Personal information
- Date of birth: 23 February 2008 (age 18)
- Place of birth: Treviglio, Italy
- Height: 1.78 m (5 ft 10 in)
- Position: Midfielder

Team information
- Current team: Milan Futuro

Youth career
- AC Milan

Senior career*
- Years: Team / Apps / (Gls)
- 2026–: Milan Futuro (res.) / 3 / (1)

International career^{‡}
- 2024: Italy U16 / 6 / (0)
- 2024–2025: Italy U17 / 6 / (1)
- 2025–: Italy U18 / 5 / (0)

Medal record
Men's football
Representing Italy
FIFA U-17 World Cup
| Third place | 2025 Qatar |  |

= Fabio Pandolfi =

Italian footballer (born 2008)

Fabio Pandolfi (born 23 May 2008) is an Italian professional footballer who plays as a midfielder for club Milan Futuro, the reserve team of club AC Milan. He is an Italian youth international.

==Club career==
He was born in Treviglio, Italy, and started playing football at a young age, joining the youth academy of AC Milan aged 5. On 20 July 2025, Pandolfi signed his first professional contract with AC Milan, after eleven seasons progressing through the youth ranks, being projected for their reserve team Milan Futuro.

He was promoted from the Primavera to Milan Futuro during the late second half of the 2025–26 season, along with Simone Lontani and Filippo Scotti.

On 8 February 2026, Pandolfi was called up with Milan Futuro during the 1–0 home loss Serie D match against Virtus CiseranoBergamo, as an unused substitute however.

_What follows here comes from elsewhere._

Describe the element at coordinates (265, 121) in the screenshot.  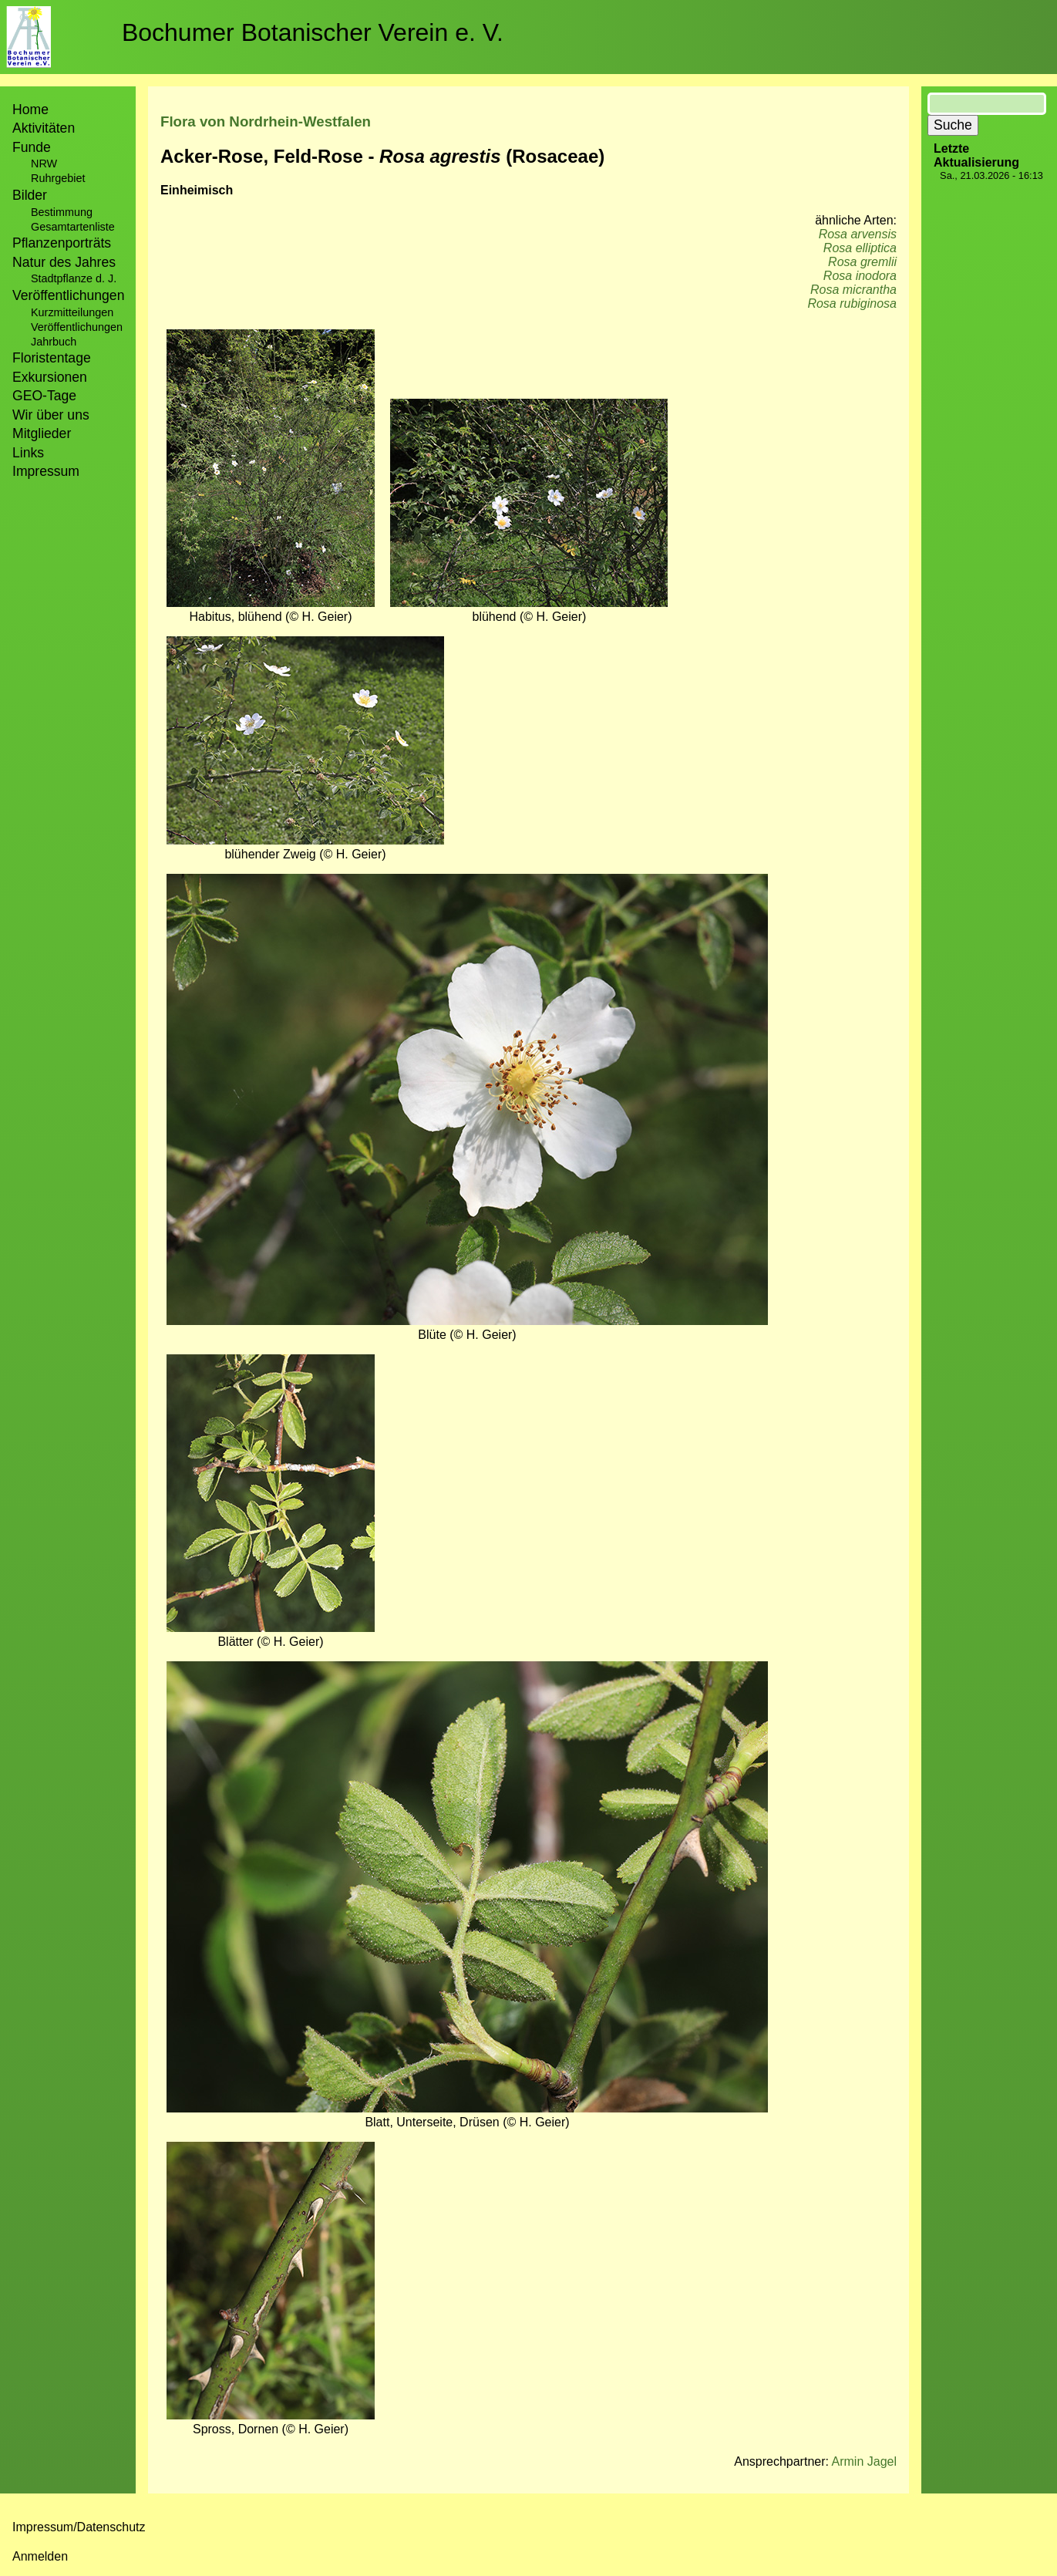 I see `Flora von Nordrhein-Westfalen` at that location.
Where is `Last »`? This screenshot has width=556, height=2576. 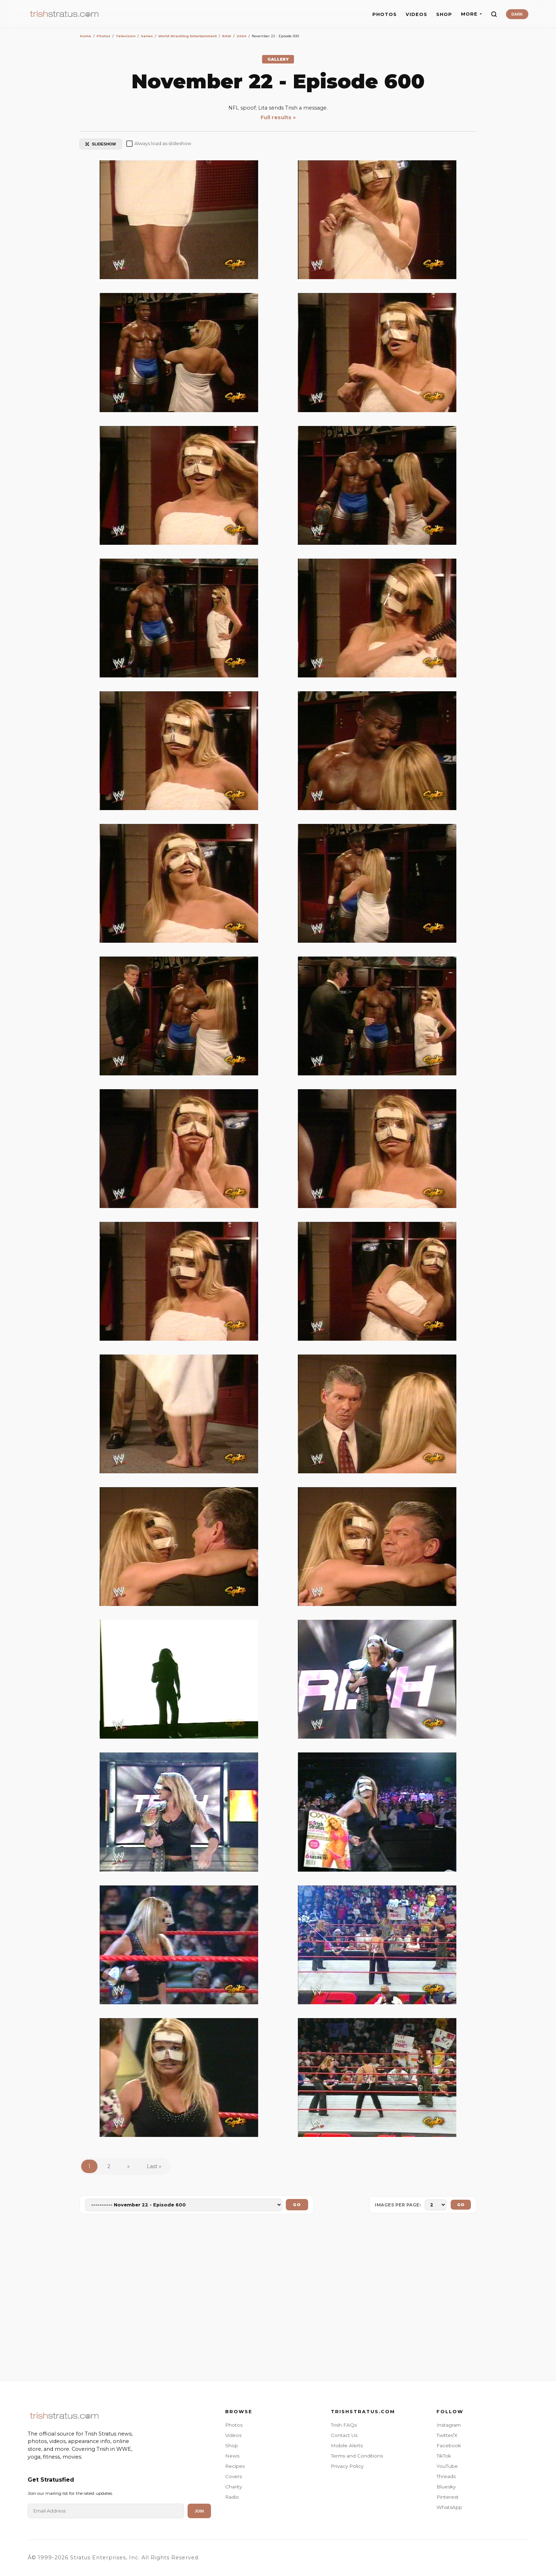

The following month, on 15 March, he was called-up again during a 1–0 away win Serie D match against Oltrepò, but did not play.

On 2 September 2026, Pandolfi made his professional debut with Milan Futuro, starting and featuring full-time during the 2–1 away win Premier League International Cup group B match against the U21 squad of English Premier League club Everton. Four days later, he came off the bench for Milan Futuro, substituting Aurelien Guernier in the first half of a 4–3 home win Serie D match against Caldiero Terme on the league's opening match for the season, on September 6th. Fourteen days later, on September 20, Pandolfi scored his first professional goal, starting during a 2–1 away win Serie D match against Villa Valle, breaking the draw and scoring the second goal to secure Milan Futuro's win.

==International career==
He is an Italy youth international, having featured with the under-16, under-17 and under-18 teams.

With the U17 side finished in third place at the 2025 FIFA U-17 World Cup.

==Career statistics==

Appearances and goals by club, season and competition
| Club | Season | League |  |  | Cup |  | Continental |  | Other |  | Total |  |
| Division | Apps | Goals | Apps | Goals | Apps | Goals | Apps | Goals | Apps | Goals |
| Milan Futuro | 2025–26 | Serie D | 0 | 0 | — |  | — |  | — |  | 0 | 0 |
| 2026–27 | 3 | 1 | 0 | 0 | — |  | 1 | 0 | 4 | 1 |
| Total |  | 3 | 1 | 0 | 0 | — |  | 1 | 0 | 4 | 1 |
| Career total |  |  | 3 | 1 | 0 | 0 | 0 | 0 | 1 | 0 | 4 | 1 |

- Notes

==Style of play==
Pandolfi plays as a midfielder. In late 2025, Sportitalia editor-in-chief Michele Criscitiello wrote about him as a "Modrić-like midfielder who used to be an attacking midfielder and now they’ve moved him back to regista", and described him as "very strong player, extremely intelligent, a strong player in front of the defence".